Tips Untuk Para Pemain Valas Saat Rupiah Melemah

Tips Untuk Para Pemain Valas Saat Rupiah Melemah

170
0
SHARE

Tips Untuk Para Pemain Valas Saat Rupiah MelemahAnalisaToday – Melemahnya nilai tukar yang terjadi beberapa hari ini mungkin menjadi kesempatan untuk memasarkan pemain uang, terutama dolar yang menguntungkan. Namun, apakah pemain benar-benar harus meninggalkan dolarnya? Analis Bank Asosiasi PT Brothers Tbk, Rully Nova, memberikan tips.

Menurut Rully sebagai pemain mata uang, hal pertama yang harus dipahami adalah kondisi fundamental perekonomian nasional. “Karena, biasanya para pemain lokal seperti mobil, akan panik saat melihat penjualan asing,” kata Rully.

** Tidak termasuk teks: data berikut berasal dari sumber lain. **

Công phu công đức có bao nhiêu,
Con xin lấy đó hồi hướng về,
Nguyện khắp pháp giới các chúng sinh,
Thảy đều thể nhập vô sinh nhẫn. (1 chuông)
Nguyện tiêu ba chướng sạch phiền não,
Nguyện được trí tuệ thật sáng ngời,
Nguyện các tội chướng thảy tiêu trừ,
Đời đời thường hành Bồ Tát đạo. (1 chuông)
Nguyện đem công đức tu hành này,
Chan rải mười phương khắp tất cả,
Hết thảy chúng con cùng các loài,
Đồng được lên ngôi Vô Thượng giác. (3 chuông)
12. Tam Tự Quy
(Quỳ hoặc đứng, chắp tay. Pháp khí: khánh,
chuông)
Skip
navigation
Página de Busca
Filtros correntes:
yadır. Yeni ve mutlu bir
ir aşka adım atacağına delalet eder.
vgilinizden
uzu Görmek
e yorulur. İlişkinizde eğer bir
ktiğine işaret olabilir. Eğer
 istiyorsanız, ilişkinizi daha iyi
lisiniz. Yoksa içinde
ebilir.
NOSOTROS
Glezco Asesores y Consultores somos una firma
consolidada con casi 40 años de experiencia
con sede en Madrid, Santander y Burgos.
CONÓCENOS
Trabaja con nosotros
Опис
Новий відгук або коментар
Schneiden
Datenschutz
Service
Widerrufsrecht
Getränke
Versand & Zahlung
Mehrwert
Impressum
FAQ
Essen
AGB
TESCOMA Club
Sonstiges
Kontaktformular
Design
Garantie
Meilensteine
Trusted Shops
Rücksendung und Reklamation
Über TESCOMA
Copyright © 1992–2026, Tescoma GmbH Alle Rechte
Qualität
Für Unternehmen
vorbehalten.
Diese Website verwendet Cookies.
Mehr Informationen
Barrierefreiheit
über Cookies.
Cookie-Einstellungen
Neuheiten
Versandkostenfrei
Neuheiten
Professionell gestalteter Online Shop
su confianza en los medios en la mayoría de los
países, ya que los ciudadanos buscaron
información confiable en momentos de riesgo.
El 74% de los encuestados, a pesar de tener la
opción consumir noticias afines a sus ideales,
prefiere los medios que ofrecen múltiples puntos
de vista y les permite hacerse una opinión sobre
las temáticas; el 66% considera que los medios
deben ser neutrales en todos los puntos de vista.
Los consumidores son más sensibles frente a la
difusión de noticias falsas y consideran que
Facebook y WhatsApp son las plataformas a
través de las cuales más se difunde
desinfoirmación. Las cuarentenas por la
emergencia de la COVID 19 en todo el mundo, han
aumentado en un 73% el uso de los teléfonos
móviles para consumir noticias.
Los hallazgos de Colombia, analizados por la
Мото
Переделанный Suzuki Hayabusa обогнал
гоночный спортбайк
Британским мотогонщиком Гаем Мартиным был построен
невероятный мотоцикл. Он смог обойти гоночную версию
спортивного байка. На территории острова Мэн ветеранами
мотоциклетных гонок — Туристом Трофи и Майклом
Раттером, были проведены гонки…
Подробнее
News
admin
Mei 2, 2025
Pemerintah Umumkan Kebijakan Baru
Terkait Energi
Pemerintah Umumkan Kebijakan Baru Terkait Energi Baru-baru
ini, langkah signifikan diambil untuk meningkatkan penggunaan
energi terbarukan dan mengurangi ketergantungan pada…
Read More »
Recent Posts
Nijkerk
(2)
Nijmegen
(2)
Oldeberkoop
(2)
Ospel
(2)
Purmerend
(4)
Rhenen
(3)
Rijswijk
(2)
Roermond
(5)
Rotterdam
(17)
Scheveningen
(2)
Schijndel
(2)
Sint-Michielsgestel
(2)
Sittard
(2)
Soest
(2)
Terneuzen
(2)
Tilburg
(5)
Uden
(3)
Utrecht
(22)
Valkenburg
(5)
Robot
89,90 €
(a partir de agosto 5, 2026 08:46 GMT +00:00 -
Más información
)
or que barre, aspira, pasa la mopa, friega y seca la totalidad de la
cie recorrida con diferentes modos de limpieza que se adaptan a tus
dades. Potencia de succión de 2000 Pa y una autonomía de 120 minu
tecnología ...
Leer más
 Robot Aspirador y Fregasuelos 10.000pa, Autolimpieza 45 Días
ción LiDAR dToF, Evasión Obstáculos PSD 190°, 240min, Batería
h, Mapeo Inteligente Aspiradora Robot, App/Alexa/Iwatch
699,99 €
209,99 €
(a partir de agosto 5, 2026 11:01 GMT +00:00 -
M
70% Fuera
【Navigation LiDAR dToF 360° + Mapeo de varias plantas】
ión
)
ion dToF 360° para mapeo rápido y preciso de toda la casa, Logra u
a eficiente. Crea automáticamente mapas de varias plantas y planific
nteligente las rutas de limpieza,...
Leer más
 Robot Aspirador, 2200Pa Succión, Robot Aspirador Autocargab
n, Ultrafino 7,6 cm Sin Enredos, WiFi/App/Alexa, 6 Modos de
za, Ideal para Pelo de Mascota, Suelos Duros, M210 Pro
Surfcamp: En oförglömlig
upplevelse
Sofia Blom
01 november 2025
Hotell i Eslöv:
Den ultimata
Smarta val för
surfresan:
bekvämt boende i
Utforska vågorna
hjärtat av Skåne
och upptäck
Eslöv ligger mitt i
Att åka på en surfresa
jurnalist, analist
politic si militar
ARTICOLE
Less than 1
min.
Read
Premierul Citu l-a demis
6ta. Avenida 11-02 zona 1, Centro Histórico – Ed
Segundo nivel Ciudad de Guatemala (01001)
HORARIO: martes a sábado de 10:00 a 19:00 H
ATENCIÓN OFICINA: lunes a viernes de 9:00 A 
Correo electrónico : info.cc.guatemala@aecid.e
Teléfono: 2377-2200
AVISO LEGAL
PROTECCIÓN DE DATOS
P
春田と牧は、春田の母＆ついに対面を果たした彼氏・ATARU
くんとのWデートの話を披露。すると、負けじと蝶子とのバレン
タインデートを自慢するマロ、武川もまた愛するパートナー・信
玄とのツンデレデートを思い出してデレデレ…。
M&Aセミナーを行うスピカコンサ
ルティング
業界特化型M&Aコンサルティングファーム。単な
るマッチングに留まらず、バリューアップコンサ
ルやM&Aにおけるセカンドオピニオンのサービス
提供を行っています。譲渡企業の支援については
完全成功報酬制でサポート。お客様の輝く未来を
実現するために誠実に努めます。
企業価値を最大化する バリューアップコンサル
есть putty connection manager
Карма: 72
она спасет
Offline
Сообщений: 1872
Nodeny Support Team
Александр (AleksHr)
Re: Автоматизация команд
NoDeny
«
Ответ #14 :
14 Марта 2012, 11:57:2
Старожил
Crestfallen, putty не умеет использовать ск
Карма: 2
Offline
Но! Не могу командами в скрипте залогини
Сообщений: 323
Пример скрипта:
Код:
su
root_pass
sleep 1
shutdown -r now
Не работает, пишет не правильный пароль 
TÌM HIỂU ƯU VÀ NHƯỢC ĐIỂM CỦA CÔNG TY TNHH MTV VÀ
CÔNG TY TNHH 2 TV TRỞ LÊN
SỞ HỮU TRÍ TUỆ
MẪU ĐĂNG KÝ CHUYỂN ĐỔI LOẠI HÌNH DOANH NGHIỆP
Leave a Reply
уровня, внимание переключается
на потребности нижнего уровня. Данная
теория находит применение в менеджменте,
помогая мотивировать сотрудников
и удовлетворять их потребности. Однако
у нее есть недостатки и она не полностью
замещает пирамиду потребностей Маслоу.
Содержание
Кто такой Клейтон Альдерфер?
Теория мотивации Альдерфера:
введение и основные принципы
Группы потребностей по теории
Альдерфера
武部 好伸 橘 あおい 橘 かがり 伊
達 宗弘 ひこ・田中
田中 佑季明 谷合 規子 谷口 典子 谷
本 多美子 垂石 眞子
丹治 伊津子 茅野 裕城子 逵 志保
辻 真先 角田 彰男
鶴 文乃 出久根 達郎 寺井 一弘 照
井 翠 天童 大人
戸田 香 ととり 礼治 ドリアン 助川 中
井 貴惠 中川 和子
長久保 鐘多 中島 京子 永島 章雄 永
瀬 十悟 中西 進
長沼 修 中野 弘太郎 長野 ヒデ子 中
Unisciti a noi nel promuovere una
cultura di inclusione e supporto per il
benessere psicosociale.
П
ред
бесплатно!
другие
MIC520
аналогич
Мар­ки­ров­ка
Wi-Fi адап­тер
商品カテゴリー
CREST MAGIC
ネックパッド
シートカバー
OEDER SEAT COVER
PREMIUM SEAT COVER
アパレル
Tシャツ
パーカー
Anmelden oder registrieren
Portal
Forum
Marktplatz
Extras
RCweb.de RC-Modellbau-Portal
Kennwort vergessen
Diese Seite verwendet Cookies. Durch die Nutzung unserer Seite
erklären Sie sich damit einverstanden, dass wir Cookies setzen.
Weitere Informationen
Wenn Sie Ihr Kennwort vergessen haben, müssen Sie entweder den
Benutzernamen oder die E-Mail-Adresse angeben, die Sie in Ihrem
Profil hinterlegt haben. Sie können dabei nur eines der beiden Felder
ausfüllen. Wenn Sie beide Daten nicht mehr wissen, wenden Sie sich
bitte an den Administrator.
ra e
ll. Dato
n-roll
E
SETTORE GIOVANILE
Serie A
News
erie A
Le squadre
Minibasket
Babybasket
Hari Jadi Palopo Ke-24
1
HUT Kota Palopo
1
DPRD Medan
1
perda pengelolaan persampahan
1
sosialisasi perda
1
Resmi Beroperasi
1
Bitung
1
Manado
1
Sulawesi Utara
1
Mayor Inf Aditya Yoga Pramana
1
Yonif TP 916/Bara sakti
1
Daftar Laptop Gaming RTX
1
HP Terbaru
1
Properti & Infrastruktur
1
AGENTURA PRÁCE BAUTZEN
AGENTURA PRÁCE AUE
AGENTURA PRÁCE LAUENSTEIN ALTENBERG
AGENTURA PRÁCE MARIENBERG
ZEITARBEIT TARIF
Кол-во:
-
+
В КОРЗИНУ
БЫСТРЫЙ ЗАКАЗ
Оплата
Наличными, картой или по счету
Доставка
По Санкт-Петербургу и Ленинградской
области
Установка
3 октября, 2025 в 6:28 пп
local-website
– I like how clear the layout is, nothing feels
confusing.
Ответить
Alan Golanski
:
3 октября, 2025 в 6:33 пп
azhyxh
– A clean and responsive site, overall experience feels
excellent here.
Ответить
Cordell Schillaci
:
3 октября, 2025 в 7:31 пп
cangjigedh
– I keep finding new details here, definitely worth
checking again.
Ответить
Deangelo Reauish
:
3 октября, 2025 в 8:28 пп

Melemahnya rupiah, kata dia, harus dilihat sebagai fundamental. Oleh karena itu, sering tidak karena fundumental, namun karena kepercayaan eksternal.

Penguatan berkelanjutan dolar terhadap semua mata uang di dunia membuat nilai tukar jatuh ke titik terendah dalam tujuh belas tahun terakhir. Pada perdagangan Rabu, 11 Maret, 2015, rupiah telah menyentuh level 13 245 akhirnya ditutup 98 poin (0,75 persen) di level 13 192 unit per dolar.

Meskipun menembus level Rp 13.000 per dolar, Rully mengatakan kondisi dolar lebih baik dibandingkan dengan mata uang lainnya. Untuk melakukan hal ini, pemain dapat disarankan untuk tidak perdagangan mata uang yang digunakan dalam jangka panjang. “Faktor sentimen, sehingga perbaikan jangka pendek. Jika mereka baik, mereka menjual. Jika ada kesenjangan, membeli lagi,” kata Rully.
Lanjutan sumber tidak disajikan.